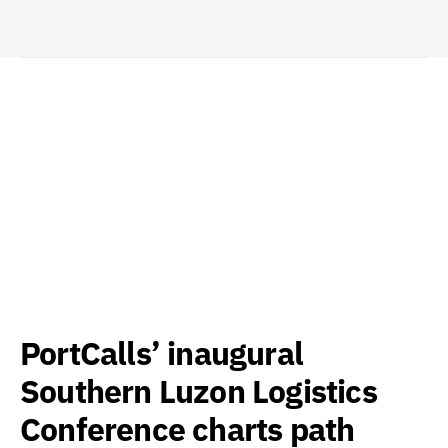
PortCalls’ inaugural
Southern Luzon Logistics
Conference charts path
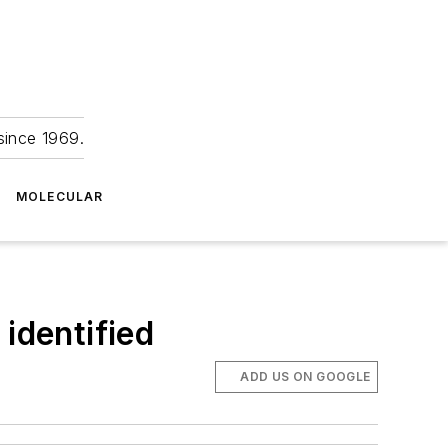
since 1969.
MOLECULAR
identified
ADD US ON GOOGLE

+ + + +

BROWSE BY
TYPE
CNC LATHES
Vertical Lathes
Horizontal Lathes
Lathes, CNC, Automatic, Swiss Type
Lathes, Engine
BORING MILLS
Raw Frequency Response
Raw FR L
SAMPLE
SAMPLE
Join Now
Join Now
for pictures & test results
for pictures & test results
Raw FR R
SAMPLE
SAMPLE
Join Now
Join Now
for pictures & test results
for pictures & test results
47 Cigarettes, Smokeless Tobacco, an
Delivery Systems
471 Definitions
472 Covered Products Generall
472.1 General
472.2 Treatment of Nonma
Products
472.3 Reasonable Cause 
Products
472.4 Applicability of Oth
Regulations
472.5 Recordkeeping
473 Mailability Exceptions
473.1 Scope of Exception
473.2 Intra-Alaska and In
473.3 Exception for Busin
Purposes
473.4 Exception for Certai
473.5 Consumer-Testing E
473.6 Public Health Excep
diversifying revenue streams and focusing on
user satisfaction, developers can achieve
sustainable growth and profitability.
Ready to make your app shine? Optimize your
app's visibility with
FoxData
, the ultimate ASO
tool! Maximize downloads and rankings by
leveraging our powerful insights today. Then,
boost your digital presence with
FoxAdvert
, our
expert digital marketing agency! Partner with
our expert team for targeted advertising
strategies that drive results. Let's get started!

+ + + +

TASK OBJECTIVE: Please reproduce, exactly as they appear above, the lines from the line containing "473.2 Intra-Alaska and In" up to and including the line containing "strategies that drive".

EXERCISE OUTPUT:
473.2 Intra-Alaska and In
473.3 Exception for Busin
Purposes
473.4 Exception for Certai
473.5 Consumer-Testing E
473.6 Public Health Excep
diversifying revenue streams and focusing on
user satisfaction, developers can achieve
sustainable growth and profitability.
Ready to make your app shine? Optimize your
app's visibility with
FoxData
, the ultimate ASO
tool! Maximize downloads and rankings by
leveraging our powerful insights today. Then,
boost your digital presence with
FoxAdvert
, our
expert digital marketing agency! Partner with
our expert team for targeted advertising
strategies that drive results. Let's get started!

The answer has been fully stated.